▶ **DATA LISTING**:
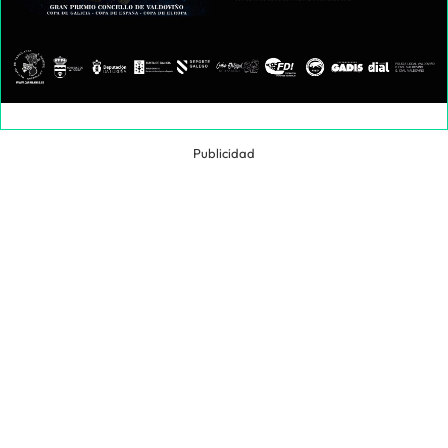
Publicidad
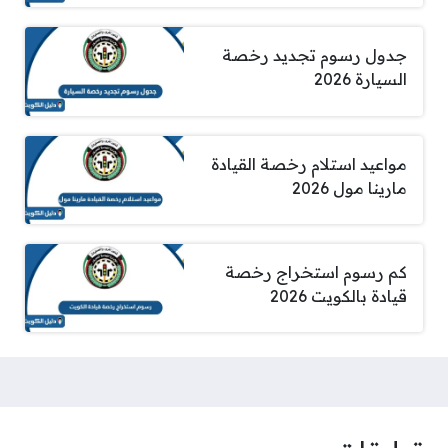
جدول رسوم تجديد رخصة
السيارة 2026
مواعيد استلام رخصة القيادة
مارينا مول 2026
كم رسوم استخراج رخصة
قيادة بالكويت 2026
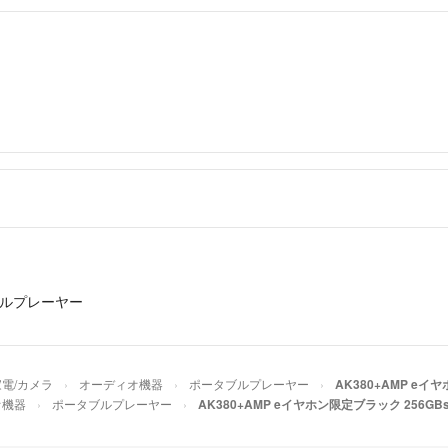
ルプレーヤー
家電/カメラ
オーディオ機器
ポータブルプレーヤー
AK380+AMP e
オ機器
ポータブルプレーヤー
AK380+AMP eイヤホン限定ブラック 256G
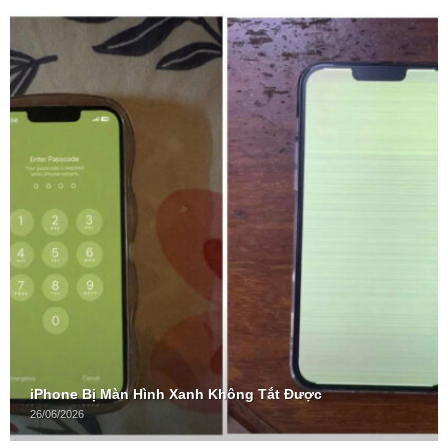
iPhone Bị Màn Hình Xanh Không Tắt Được
26/06/2026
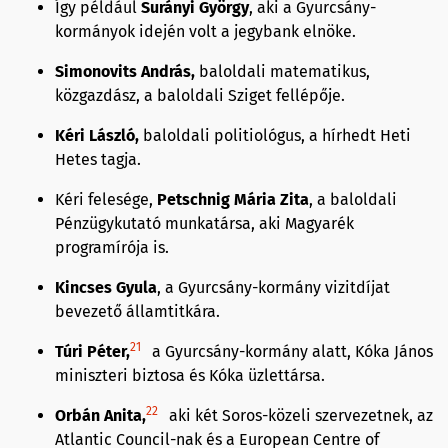
Így például
Surányi György
, aki a Gyurcsány-
kormányok idején volt a jegybank elnöke.
Simonovits András,
baloldali matematikus,
közgazdász, a baloldali Sziget fellépője.
Kéri László,
baloldali politiológus, a hírhedt Heti
Hetes tagja.
Kéri felesége,
Petschnig Mária Zita
, a baloldali
Pénzügykutató munkatársa, aki Magyarék
programírója is.
Kincses Gyula
, a Gyurcsány-kormány vizitdíjat
bevezető államtitkára.
21
Túri Péter,
a Gyurcsány-kormány alatt, Kóka János
miniszteri biztosa és Kóka üzlettársa.
22
Orbán Anita,
aki két Soros-közeli szervezetnek, az
Atlantic Council-nak és a European Centre of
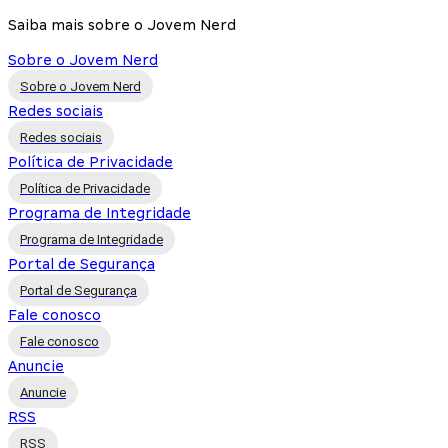
Saiba mais sobre o Jovem Nerd
Sobre o Jovem Nerd
Sobre o Jovem Nerd
Redes sociais
Redes sociais
Política de Privacidade
Política de Privacidade
Programa de Integridade
Programa de Integridade
Portal de Segurança
Portal de Segurança
Fale conosco
Fale conosco
Anuncie
Anuncie
RSS
RSS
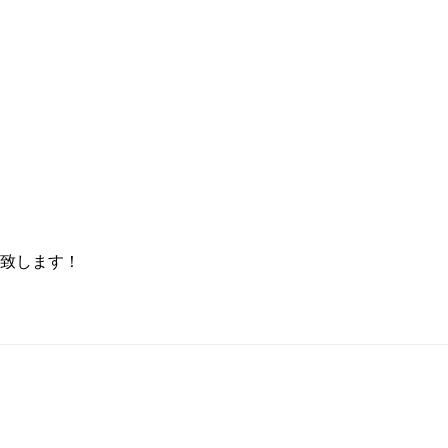
致します！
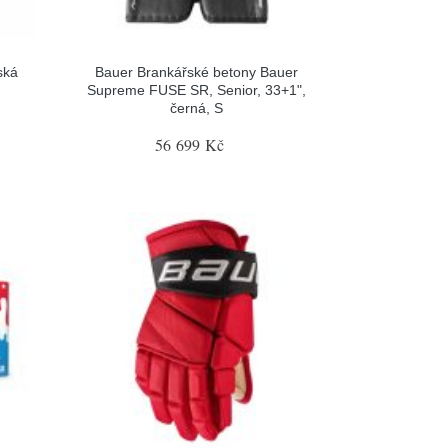
ská
Bauer Brankářské betony Bauer
Supreme FUSE SR, Senior, 33+1",
černá, S
56 699 Kč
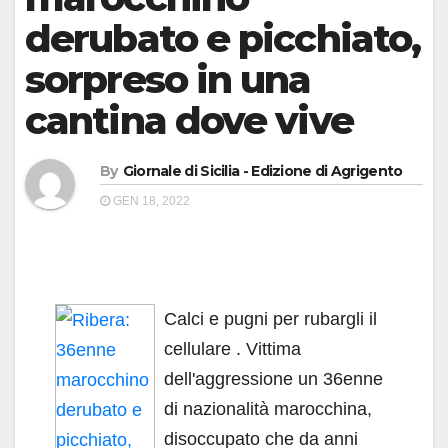
derubato e picchiato,
sorpreso in una
cantina dove vive
By
Giornale di Sicilia - Edizione di Agrigento
GEN 18, 2022
Calci e pugni per rubargli il
cellulare . Vittima
dell'aggressione un 36enne
di nazionalità marocchina,
disoccupato che da anni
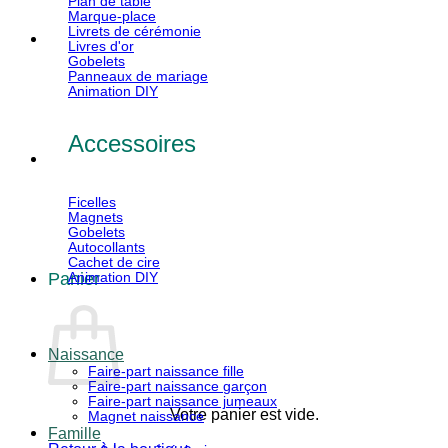
Plan de table
Marque-place
Livrets de cérémonie
Livres d'or
Gobelets
Panneaux de mariage
Animation DIY
Accessoires
Ficelles
Magnets
Gobelets
Autocollants
Cachet de cire
Panier
Animation DIY
Naissance
Faire-part naissance fille
Faire-part naissance garçon
Faire-part naissance jumeaux
Votre panier est vide.
Magnet naissance
Famille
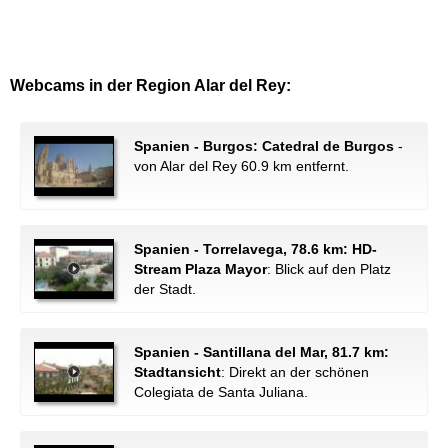
Webcams in der Region Alar del Rey:
Spanien - Burgos: Catedral de Burgos
-
von Alar del Rey 60.9 km entfernt.
Spanien - Torrelavega, 78.6 km: HD-
Stream Plaza Mayor
: Blick auf den Platz
der Stadt.
Spanien - Santillana del Mar, 81.7 km:
Stadtansicht
: Direkt an der schönen
Colegiata de Santa Juliana.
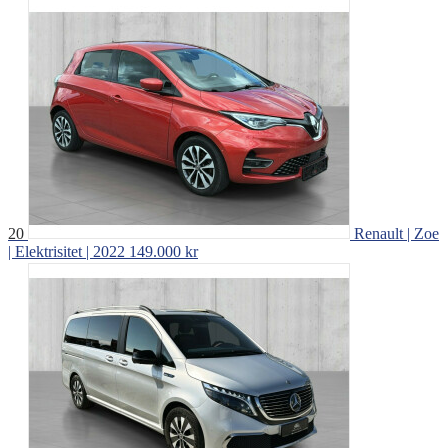
20
Renault | Zoe
| Elektrisitet | 2022
149.000 kr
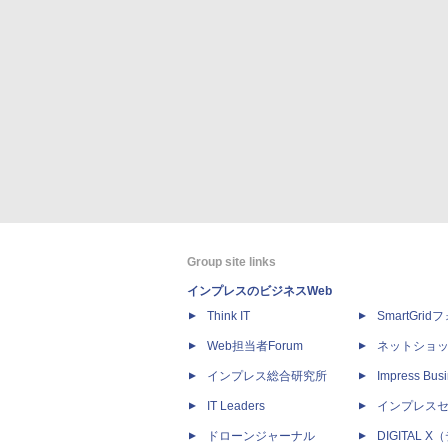
Group site links
インプレスのビジネスWeb
Think IT
SmartGri
Web担当者Forum
ネットショ
インプレス総合研究所
Impress Busi
IT Leaders
インプレス
ドローンジャーナル
DIGITAL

▶ **WHAT YOU ARE ASKED TO DO**: Word for word, repeat each line of the records, and leave every image out.

▶ **TASK OUTPUT**:
Publicidad
جدول رسوم تجديد رخصة
السيارة 2026
مواعيد استلام رخصة القيادة
مارينا مول 2026
كم رسوم استخراج رخصة
قيادة بالكويت 2026
ルプレーヤー
家電/カメラ
オーディオ機器
ポータブルプレーヤー
AK380+AMP e
オ機器
ポータブルプレーヤー
AK380+AMP eイヤホン限定ブラック 256G
iPhone Bị Màn Hình Xanh Không Tắt Được
26/06/2026
Így például
Surányi György
, aki a Gyurcsány-
kormányok idején volt a jegybank elnöke.
Simonovits András,
baloldali matematikus,
közgazdász, a baloldali Sziget fellépője.
Kéri László,
baloldali politiológus, a hírhedt Heti
Hetes tagja.
Kéri felesége,
Petschnig Mária Zita
, a baloldali
Pénzügykutató munkatársa, aki Magyarék
programírója is.
Kincses Gyula
, a Gyurcsány-kormány vizitdíjat
bevezető államtitkára.
21
Túri Péter,
a Gyurcsány-kormány alatt, Kóka János
miniszteri biztosa és Kóka üzlettársa.
22
Orbán Anita,
aki két Soros-közeli szervezetnek, az
Atlantic Council-nak és a European Centre of
Saiba mais sobre o Jovem Nerd
Sobre o Jovem Nerd
Sobre o Jovem Nerd
Redes sociais
Redes sociais
Política de Privacidade
Política de Privacidade
Programa de Integridade
Programa de Integridade
Portal de Segurança
Portal de Segurança
Fale conosco
Fale conosco
Anuncie
Anuncie
RSS
RSS
致します！
ská
Bauer Brankářské betony Bauer
Supreme FUSE SR, Senior, 33+1",
černá, S
56 699 Kč
derubato e picchiato,
sorpreso in una
cantina dove vive
By
Giornale di Sicilia - Edizione di Agrigento
GEN 18, 2022
Calci e pugni per rubargli il
cellulare . Vittima
dell'aggressione un 36enne
di nazionalità marocchina,
disoccupato che da anni
Plan de table
Marque-place
Livrets de cérémonie
Livres d'or
Gobelets
Panneaux de mariage
Animation DIY
Accessoires
Ficelles
Magnets
Gobelets
Autocollants
Cachet de cire
Panier
Animation DIY
Naissance
Faire-part naissance fille
Faire-part naissance garçon
Faire-part naissance jumeaux
Votre panier est vide.
Magnet naissance
Famille
Webcams in der Region Alar del Rey:
Spanien - Burgos: Catedral de Burgos
-
von Alar del Rey 60.9 km entfernt.
Spanien - Torrelavega, 78.6 km: HD-
Stream Plaza Mayor
: Blick auf den Platz
der Stadt.
Spanien - Santillana del Mar, 81.7 km:
Stadtansicht
: Direkt an der schönen
Colegiata de Santa Juliana.
20
Renault | Zoe
| Elektrisitet | 2022
149.000 kr
Group site links
インプレスのビジネスWeb
Think IT
SmartGri
Web担当者Forum
ネットショ
インプレス総合研究所
Impress Busi
IT Leaders
インプレス
ドローンジャーナル
DIGITAL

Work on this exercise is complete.